Open zhaoawen opened 6 months ago
Tried a lot of methods, did not get a good solution, hard to help me take a look. Thank you @mrokuss
If I use nnunetv2-2.3.1 version of the code is able to train the data normally, for now I use the old version first to solve my problem, if you have time to look hard why the new version is not supported.
i have same question,how to solve?
Hey @zhaoawen
As a first guess, this looks rather like a torch import problem to me than an issue with nnUNet. Could you try updating torch to the newest version or start with a completely new and up to date environment and then run again with the newest nnunet version?
Best,
Max
I'm getting the same error using the most up to date nnUNet. I did a clean env install of the most up to date pytorch with cuda 12.1 and also followed suggestions on (https://github.com/MIC-DKFZ/batchgenerators/issues/23). I get the exact same error reported above.
I could solve this issue by installing triton separately (i.e. by doing pip install triton
)
Hey @zhaoawen
As a first guess, this looks rather like a torch import problem to me than an issue with nnUNet. Could you try updating torch to the newest version or start with a completely new and up to date environment and then run again with the newest nnunet version?
Best,
Max I ran into the same problem, and it worked fine on older versions, but the latest version showed triton was not installed, but I couldn't install triton on windows
Hey! I encountered a very similar issue-- my Triton error message said : _"torch.dynamo.exc.BackendCompilerFailed: backend='inductor' raised: RuntimeError: Triton Error [CUDA]: device kernel image is invalid" I verified that I could connect and use CUDA but was still receiving this message.

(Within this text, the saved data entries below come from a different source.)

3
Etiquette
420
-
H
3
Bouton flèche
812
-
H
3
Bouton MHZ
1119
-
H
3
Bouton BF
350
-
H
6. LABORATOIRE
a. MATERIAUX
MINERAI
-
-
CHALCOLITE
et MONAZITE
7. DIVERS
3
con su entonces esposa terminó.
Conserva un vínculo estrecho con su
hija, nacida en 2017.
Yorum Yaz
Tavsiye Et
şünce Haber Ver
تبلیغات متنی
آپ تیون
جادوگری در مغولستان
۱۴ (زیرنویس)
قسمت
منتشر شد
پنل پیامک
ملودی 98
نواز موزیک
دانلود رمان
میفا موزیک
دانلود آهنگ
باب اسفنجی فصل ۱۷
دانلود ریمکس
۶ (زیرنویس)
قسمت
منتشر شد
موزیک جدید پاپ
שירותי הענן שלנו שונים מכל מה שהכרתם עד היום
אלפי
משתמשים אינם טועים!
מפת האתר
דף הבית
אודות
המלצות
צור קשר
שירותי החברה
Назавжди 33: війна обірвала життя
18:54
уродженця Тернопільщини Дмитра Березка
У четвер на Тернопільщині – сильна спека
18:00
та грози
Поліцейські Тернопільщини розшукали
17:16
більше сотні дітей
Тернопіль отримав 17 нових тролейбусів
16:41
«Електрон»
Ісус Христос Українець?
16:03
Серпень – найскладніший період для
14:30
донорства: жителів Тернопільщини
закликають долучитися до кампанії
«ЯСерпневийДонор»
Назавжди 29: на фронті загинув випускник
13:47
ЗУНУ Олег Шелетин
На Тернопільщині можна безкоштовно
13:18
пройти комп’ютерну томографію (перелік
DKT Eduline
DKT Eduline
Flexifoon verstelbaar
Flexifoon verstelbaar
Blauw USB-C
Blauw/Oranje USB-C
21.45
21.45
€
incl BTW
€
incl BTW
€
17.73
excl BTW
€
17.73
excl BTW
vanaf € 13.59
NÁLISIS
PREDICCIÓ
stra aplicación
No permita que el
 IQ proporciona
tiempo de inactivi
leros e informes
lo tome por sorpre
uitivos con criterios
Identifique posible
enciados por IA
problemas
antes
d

I followed zhaoawen's advice and uninstalled the latest version nnUnet and installed nnUNetv2-2.3.1 and it worked! So far my model is training (fingers crossed it stays that way).
git clone https://github.com/MIC-DKFZ/nnUNet.git cd nnUNet git checkout tags/v2.3.1 -b version-2.3.1-branch
installed nnUNetv2-2.3.1,can solve
As with above issues, the problem occurs with my nnUNet version 2.5. Previous versions of my nnUNet project that are running separately from the new nnUNet installation are running on version 2.3.1. These are running on identical servers and are still running fine.
hey @naga-karthik
I could solve this issue by installing triton separately (i.e. by doing pip install triton)
Sadly this does not work for windows, as triton is only supported on linux.
Please install pytorch as specified in the installation instructions. Please use the most recent version with the highest available version of CUDA. I recommend using a conda environment. Triton will be automatically installed if you do it this way.
The reason you are encountering issues with triton is that with v2.4 we enable torch.compile by default. Depending on the GPU this will result in large speed-ups during training. 10-30%. So it's definitely worth it.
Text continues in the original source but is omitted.